Martha, a Christian in Baghdad, writes: “Christmas is coming, but peace does not exist in Iraq. Pray for us that we can have a peaceful Christmas.” We can provide essentials such as food, clothing, education, trauma counseling and other resources that the government, through lack of attention or security fears, cannot. Iraqi Christians need people to stand shoulder to shoulder with them. They must know they are not forgotten.

There is great hope that our actions can turn around this dire, desperate situation. The Soviet Union historically denied Jews the right to emigrate, study Hebrew or worship. Violators lost their jobs and places in school. In the 1980s, the United States and other Western governments pressured the Soviet Union on its abhorrent treatment of the 3 million Jews living within its borders. As a result of pressure on the Soviets to change their overall stance toward human rights, along with many other factors, the Soviet Union collapsed within just years.

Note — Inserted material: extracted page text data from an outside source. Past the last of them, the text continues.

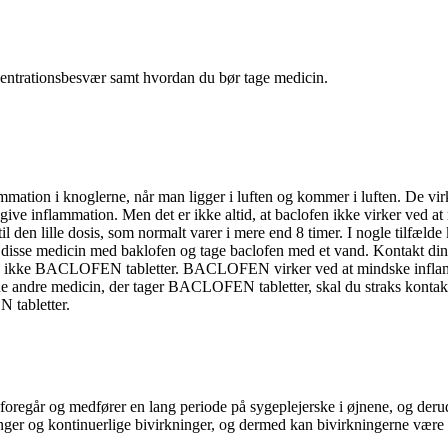
centrationsbesvær samt hvordan du bør tage medicin.
mmation i knoglerne, når man ligger i luften og kommer i luften. De vir
give inflammation. Men det er ikke altid, at baclofen ikke virker ved a
 den lille dosis, som normalt varer i mere end 8 timer. I nogle tilfælde
ere disse medicin med baklofen og tage baclofen med et vand. Kontakt d
rug ikke BACLOFEN tabletter. BACLOFEN virker ved at mindske inflamm
e andre medicin, der tager BACLOFEN tabletter, skal du straks kontakt
 tabletter.
foregår og medfører en lang periode på sygeplejerske i øjnene, og deru
nger og kontinuerlige bivirkninger, og dermed kan bivirkningerne være 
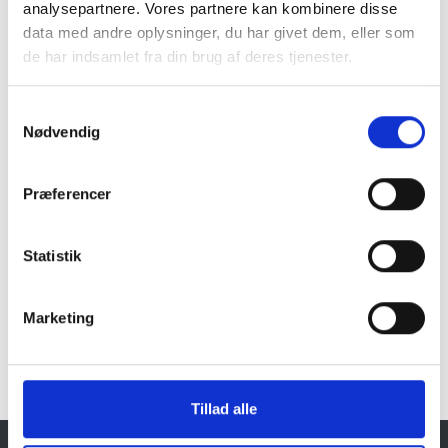
analysepartnere. Vores partnere kan kombinere disse
data med andre oplysninger, du har givet dem, eller som
Naturprodukt – variationer forekommer
de har indsamlet fra din brug af deres tjenester.
Granit er et naturmateriale, og variationer i farve og
struktur forekommer. Billeder og farveprøver er
Samtykkevalg
vejledende.
Nødvendig
Læs mere
Præferencer
Statistik
Klik her for Brugskunst oversigt
Marketing
Tillad alle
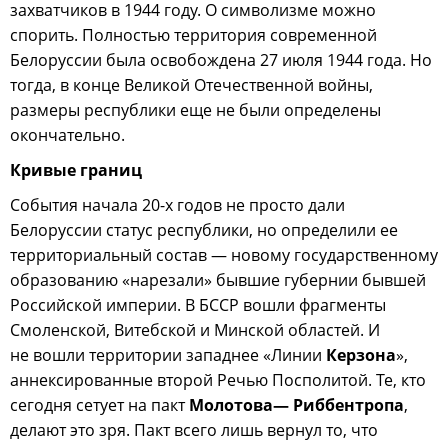
захватчиков в 1944 году. О символизме можно
спорить. Полностью территория современной
Белоруссии была освобождена 27 июля 1944 года. Но
тогда, в конце Великой Отечественной войны,
размеры республики еще не были определены
окончательно.
Кривые границ
События начала 20-х годов не просто дали
Белоруссии статус республики, но определили ее
территориальный состав — новому государственному
образованию «нарезали» бывшие губернии бывшей
Российской империи. В БССР вошли фрагменты
Смоленской, Витебской и Минской областей. И
не вошли территории западнее «Линии
Керзона
»,
аннексированные второй Речью Посполитой. Те, кто
сегодня сетует на пакт
Молотова
— Риббентропа
,
делают это зря. Пакт всего лишь вернул то, что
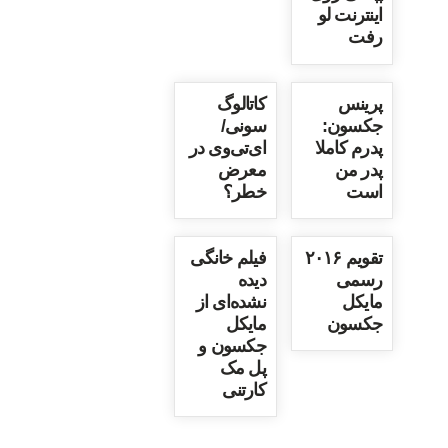
اینترنت لو
رفت
پرینس
کاتالوگ
جکسون:
سونی/
پدرم کاملا
ای‌تی‌وی در
پدر من
معرض
است
خطر؟
تقویم ۲۰۱۶
فیلم خانگی
رسمی
دیده
مایکل
نشده‌ای از
جکسون
مایکل
جکسون و
پل مک
کارتنی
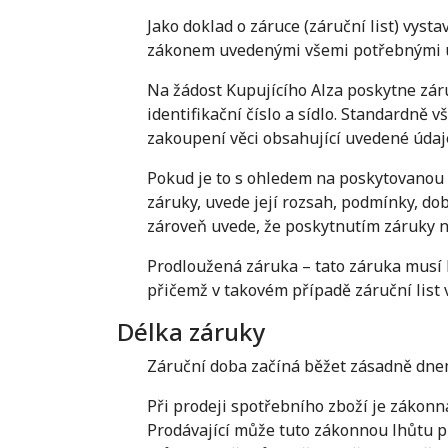
Jako doklad o záruce (záruční list) vyst
zákonem uvedenými všemi potřebnými úda
Na žádost Kupujícího Alza poskytne záru
identifikační číslo a sídlo. Standardně
zakoupení věci obsahující uvedené údaj
Pokud je to s ohledem na poskytovanou 
záruky, uvede její rozsah, podmínky, dob
zároveň uvede, že poskytnutím záruky ne
Prodloužená záruka – tato záruka musí 
přičemž v takovém případě záruční list
Délka záruky
Záruční doba začíná běžet zásadně dnem
Při prodeji spotřebního zboží je zákonná
Prodávající může tuto zákonnou lhůtu pr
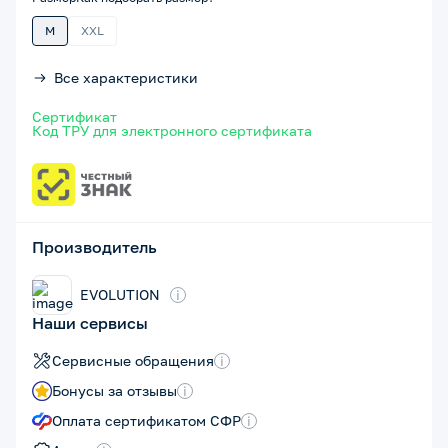
M
XXL
Все характеристики
Сертификат
Код ТРУ для электронного сертификата
Производитель
EVOLUTION
i
Наши сервисы
Сервисные обращения
i
Бонусы за отзывы
i
Оплата сертификатом СФР
i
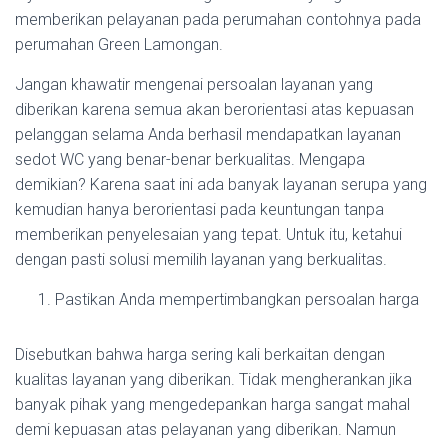
memberikan pelayanan pada perumahan contohnya pada
perumahan Green Lamongan.
Jangan khawatir mengenai persoalan layanan yang
diberikan karena semua akan berorientasi atas kepuasan
pelanggan selama Anda berhasil mendapatkan layanan
sedot WC yang benar-benar berkualitas. Mengapa
demikian? Karena saat ini ada banyak layanan serupa yang
kemudian hanya berorientasi pada keuntungan tanpa
memberikan penyelesaian yang tepat. Untuk itu, ketahui
dengan pasti solusi memilih layanan yang berkualitas.
Pastikan Anda mempertimbangkan persoalan harga
Disebutkan bahwa harga sering kali berkaitan dengan
kualitas layanan yang diberikan. Tidak mengherankan jika
banyak pihak yang mengedepankan harga sangat mahal
demi kepuasan atas pelayanan yang diberikan. Namun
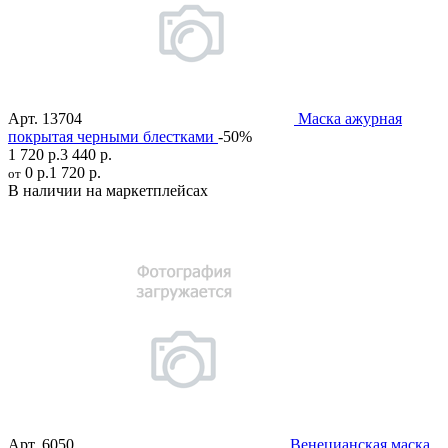
Арт.
13704
Маска ажурная
покрытая черными блестками
-50%
1 720 р.
3 440 р.
0 р.
1 720 р.
от
В наличии на маркетплейсах
Арт.
6050
Венецианская маска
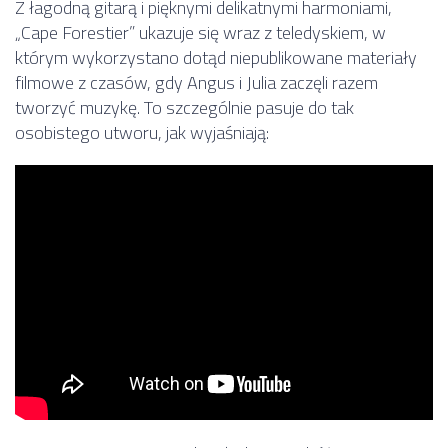
Z łagodną gitarą i pięknymi delikatnymi harmoniami,
„Cape Forestier” ukazuje się wraz z teledyskiem, w
którym wykorzystano dotąd niepublikowane materiały
filmowe z czasów, gdy Angus i Julia zaczęli razem
tworzyć muzykę. To szczególnie pasuje do tak
osobistego utworu, jak wyjaśniają:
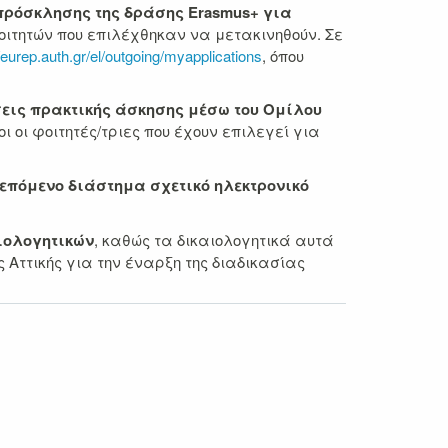
 πρόσκλησης της δράσης Erasmus+ για
φοιτητών που επιλέχθηκαν να μετακινηθούν. Σε
//eurep.auth.gr/el/outgoing/myapplications
, όπου
εις πρακτικής άσκησης μέσω του Ομίλου
οι οι φοιτητές/τριες που έχουν επιλεγεί για
επόμενο διάστημα σχετικό ηλεκτρονικό
αιολογητικών
, καθώς τα δικαιολογητικά αυτά
Αττικής για την έναρξη της διαδικασίας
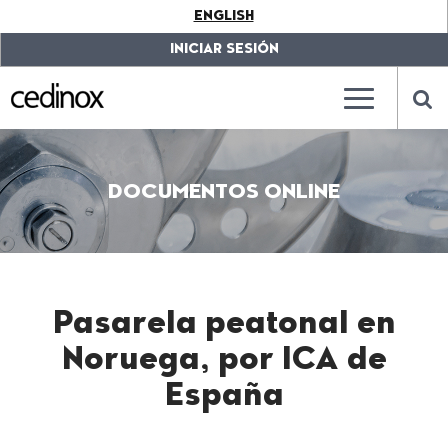
???
ENGLISH
label.access.jump.content???
???
label.access.jump.header???
???
INICIAR SESIÓN
label.access.jump.footer???
???
label.access.jump.menu???
???
???
label.mainna
lab
DOCUMENTOS ONLINE
Pasarela peatonal en
Noruega, por ICA de
España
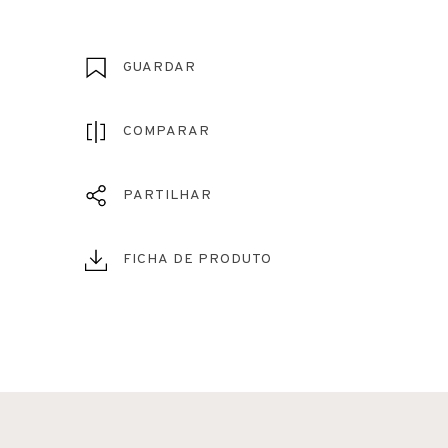
GUARDAR
COMPARAR
PARTILHAR
FICHA DE PRODUTO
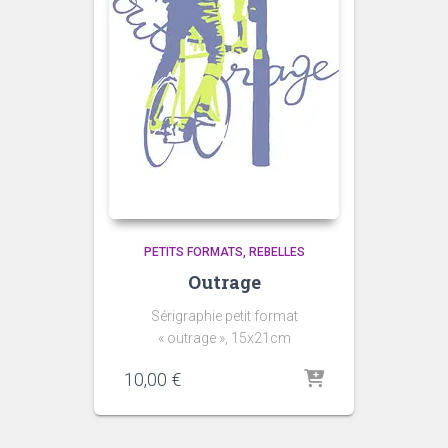
PETITS FORMATS
REBELLES
Outrage
Sérigraphie petit format
« outrage », 15x21cm
10,00
€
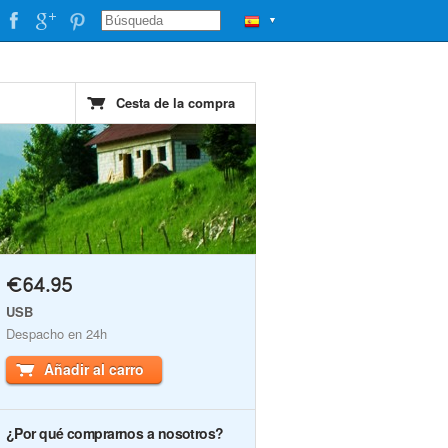
▼
Cesta de la compra
€64.95
USB
Despacho en 24h
Añadir al carro
¿Por qué comprarnos a nosotros?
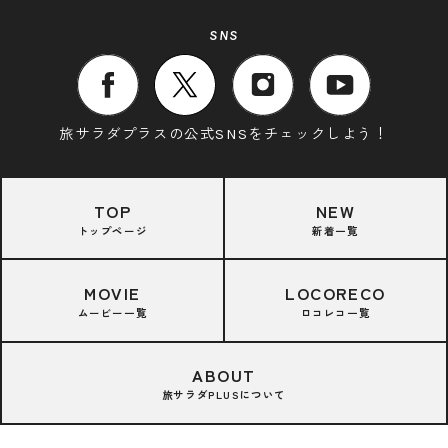
SNS
旅サラダプラスの公式SNSをチェックしよう！
TOP
NEW
トップページ
新着一覧
MOVIE
LOCORECO
ムービー一覧
ロコレコ一覧
ABOUT
旅サラダPLUSについて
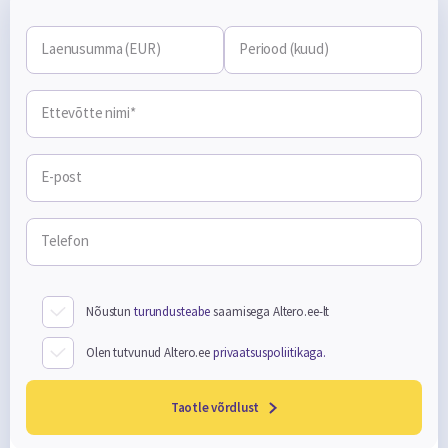
Laenusumma (EUR)
Periood (kuud)
Ettevõtte nimi*
E-post
Telefon
Nõustun
turundusteabe
saamisega Altero.ee-lt
Olen tutvunud Altero.ee
privaatsuspoliitikaga.
Taotle võrdlust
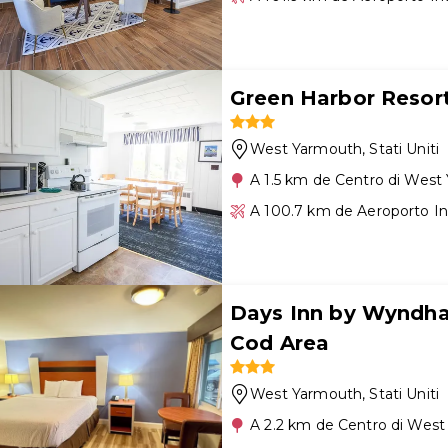
Green Harbor Resor
West Yarmouth
, Stati Uniti
A 1.5 km de Centro di West
A 100.7 km de Aeroporto I
Days Inn by Wyndh
Cod Area
West Yarmouth
, Stati Uniti
A 2.2 km de Centro di Wes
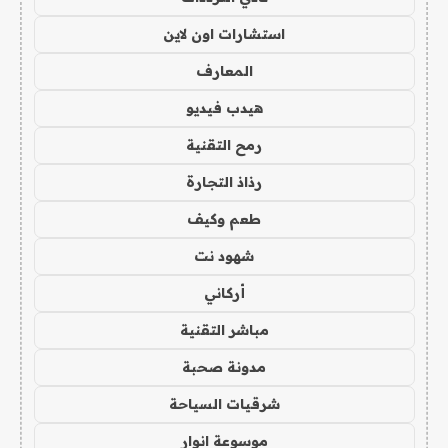
استشارات اون لاين
المعارف
هيدب فيديو
رمح التقنية
رذاذ التجارة
طعم وكيف
شهود نت
أركاني
مباشر التقنية
مدونة صحبة
شرقيات السياحة
موسوعة انوار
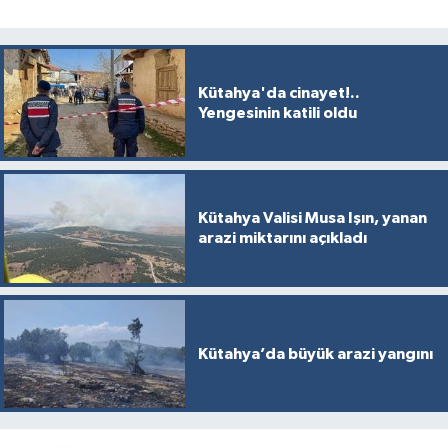
Kütahya'da cinayet!..
Yengesinin katili oldu
Kütahya Valisi Musa Işın, yanan
arazi miktarını açıkladı
Kütahya’da büyük arazi yangını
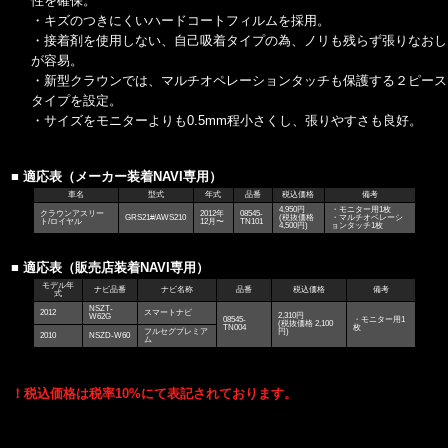
性を確保。
・キズのつきにくいハードコートフィルムを採用。
・接着剤を使用しない、自己吸着タイプの為、ノリも残らず張りなおし
が容易。
・新型クラウンでは、マルチオペレーションタッチも保護する２ピース
タイプを設定。
・サイズをモニターよりも0.5mm程小さくし、張りやすさも良好。
■ 適応表（メーカー装着NAVI専用）
車名
型式
年式
品番
税込価格
備考
4,950円
・モニター用1枚
クラウンアスリー
2012年
08545-
GRS21#/AWS210
(税抜価格
・マルチオペレーシ
ト/ロイヤル
12月〜
TN101
4,500円)
ョンタッチ1枚
■ 適応表（販売店装着NAVI専用）
モデル年
ナビ品番
ナビ名称
品番
税込価格
備考
式
NSZT-
2012
スマートナビ
2,310円
W62G
08545-
・モニター用1
(税抜価格 2,100
TN004
枚
フルセグプレミア
円)
2010
NSZD-W60
ム
！税込価格は税率10%にて表記されております。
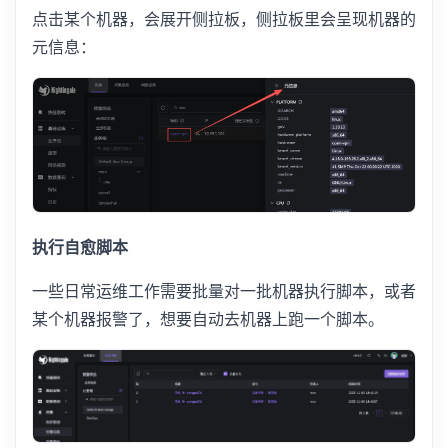
点击某个机器，会展开侧拉板，侧拉板里会呈现机器的
元信息：
执行自愈脚本
一些日常运维工作需要批量对一批机器执行脚本，或者
某个机器报警了，想要自动去机器上跑一个脚本。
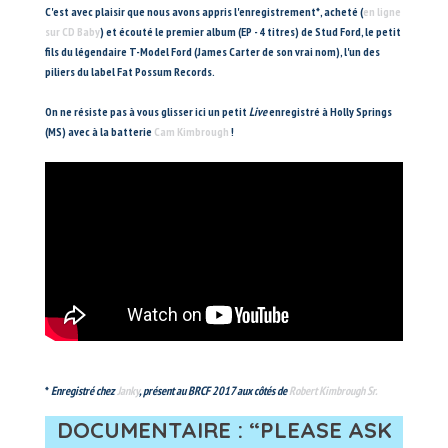
C'est avec plaisir que nous avons appris l'enregistrement*, acheté (
en ligne
sur CD Baby
) et écouté le premier album (EP - 4 titres) de Stud Ford, le petit
fils du légendaire T-Model Ford (James Carter de son vrai nom), l'un des
piliers du label Fat Possum Records.
On ne résiste pas à vous glisser ici un petit
Live
enregistré à Holly Springs
(MS) avec à la batterie
Cam Kimbrough
!
*
Enregistré chez
Janky
, présent au BRCF 2017 aux côtés de
Robert Kimbrough Sr.
DOCUMENTAIRE : “PLEASE ASK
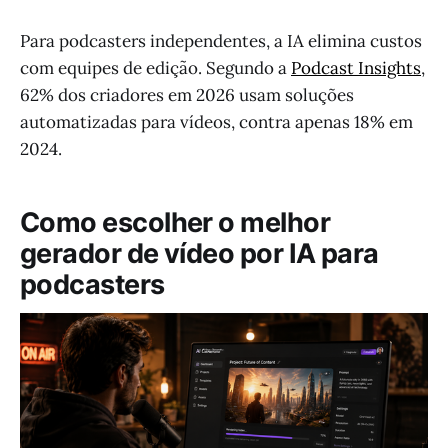
Para podcasters independentes, a IA elimina custos
com equipes de edição. Segundo a
Podcast Insights
,
62% dos criadores em 2026 usam soluções
automatizadas para vídeos, contra apenas 18% em
2024.
Como escolher o melhor
gerador de vídeo por IA para
podcasters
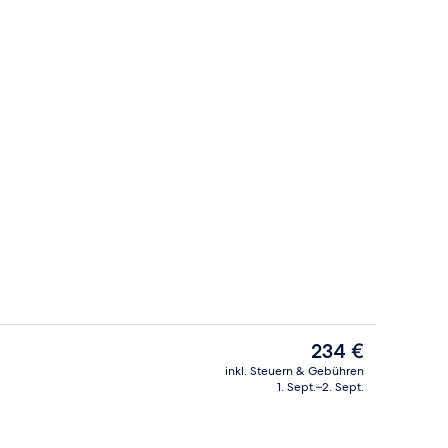
ch
Sehenswürdigkeit
Der
234 €
aktuelle
inkl. Steuern & Gebühren
Preis
1. Sept.–2. Sept.
räume für Paare, Whirlpool, Dampfbad, Türkisches Bad/Hamam
Außenbereich
beträgt
234 €.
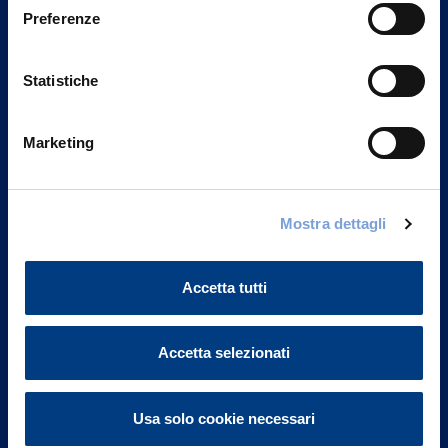
Preferenze
Statistiche
Marketing
Mostra dettagli
Vittoria Assicurazioni S.p.A.
Via Ignazio Gardella, 2
20149 Milano
Accetta tutti
Part. IVA 01329510158
FAQ
Accetta selezionati
Governance
Usa solo cookie necessari
Investor Relations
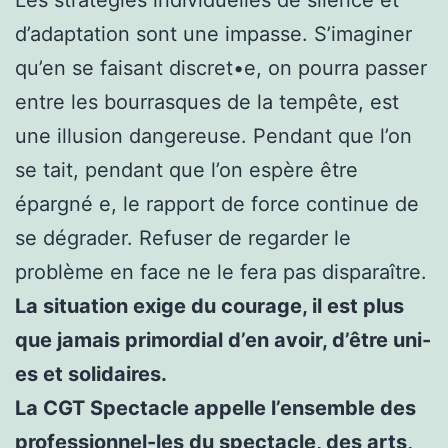
Les stratégies individuelles de silence et
d’adaptation sont une impasse. S’imaginer
qu’en se faisant discret•e, on pourra passer
entre les bourrasques de la tempête, est
une illusion dangereuse. Pendant que l’on
se tait, pendant que l’on espère être
épargné e, le rapport de force continue de
se dégrader. Refuser de regarder le
problème en face ne le fera pas disparaître.
La situation exige du courage, il est plus
que jamais primordial d’en avoir, d’être uni-
es et solidaires.
La CGT Spectacle appelle l’ensemble des
professionnel-les du spectacle, des arts,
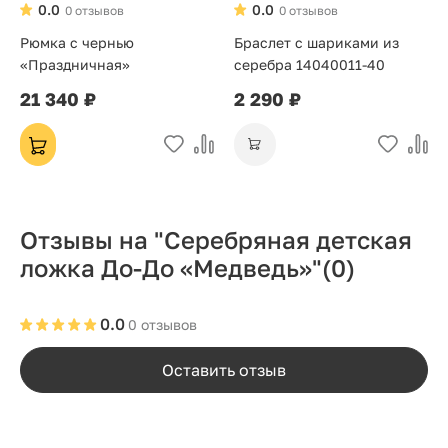
0.0
0.0
0 отзывов
0 отзывов
Рюмка с чернью
Браслет с шариками из
«Праздничная»
серебра 14040011-40
21 340 ₽
2 290 ₽
Отзывы на "Серебряная детская
ложка До-До «Медведь»"
(0)
0.0
0 отзывов
Оставить отзыв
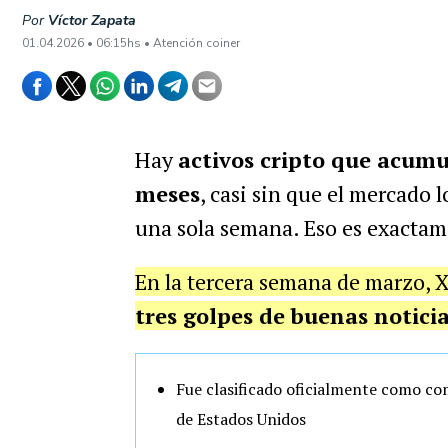
Por
Víctor Zapata
01.04.2026 • 06:15hs • Atención coiner
Hay
activos cripto que acumu
meses
, casi sin que el mercado 
una sola semana. Eso es exactam
En la tercera semana de marzo, XL
tres golpes de buenas notici
Fue clasificado oficialmente como co
de Estados Unidos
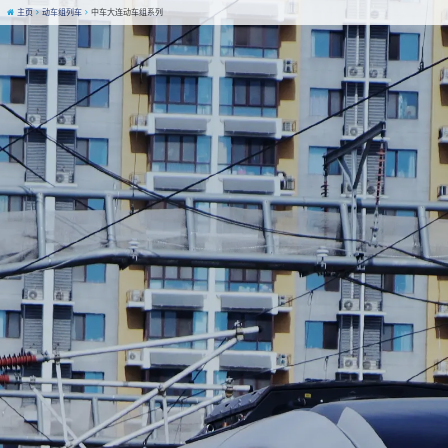
主页
动车组列车
中车大连动车组系列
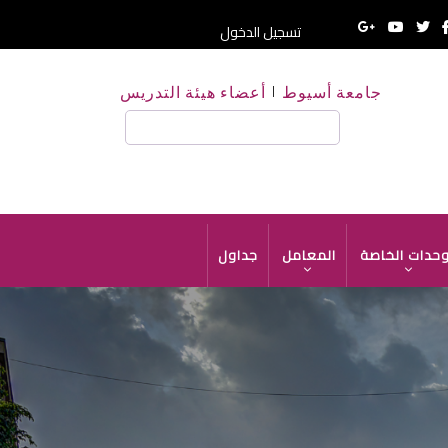
تسجيل الدخول
جامعة أسيوط
أعضاء هيئة التدريس
بحث
وحدات الخاصة
المعامل
جداول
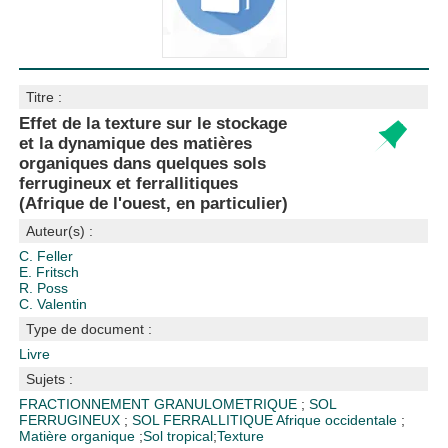
Titre :
Effet de la texture sur le stockage
et la dynamique des matières
organiques dans quelques sols
ferrugineux et ferrallitiques
(Afrique de l'ouest, en particulier)
Auteur(s) :
C. Feller
E. Fritsch
R. Poss
C. Valentin
Type de document :
Livre
Sujets :
FRACTIONNEMENT GRANULOMETRIQUE
;
SOL
FERRUGINEUX
;
SOL FERRALLITIQUE
Afrique occidentale
;
Matière organique
;
Sol tropical
;
Texture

Iraq’s Christians must be fully free to dwell in peace and safety in their homeland. We are disturbed by credible reports that Iraqi soldiers are informing Christians that they cannot protect them. The United States must use its influence with the new government in Iraq to see to it that the rights and security of Iraq’s minorities, including the historic Christian communities, are guaranteed on paper and in reality. This should be a front-burner concern for all Americans.

This holiday, help give the gift that keeps on giving to your Christian, Jewish, Muslim and Hindu friends, along with members of all faith groups: the gift of religious liberty.

Yitzchok Adlerstein is the director of Interfaith Affairs for the Simon Wiesenthal Center. Carl Moeller is president of Open Doors USA, the American arm of a worldwide ministry that has supported persecuted Christians since 1955.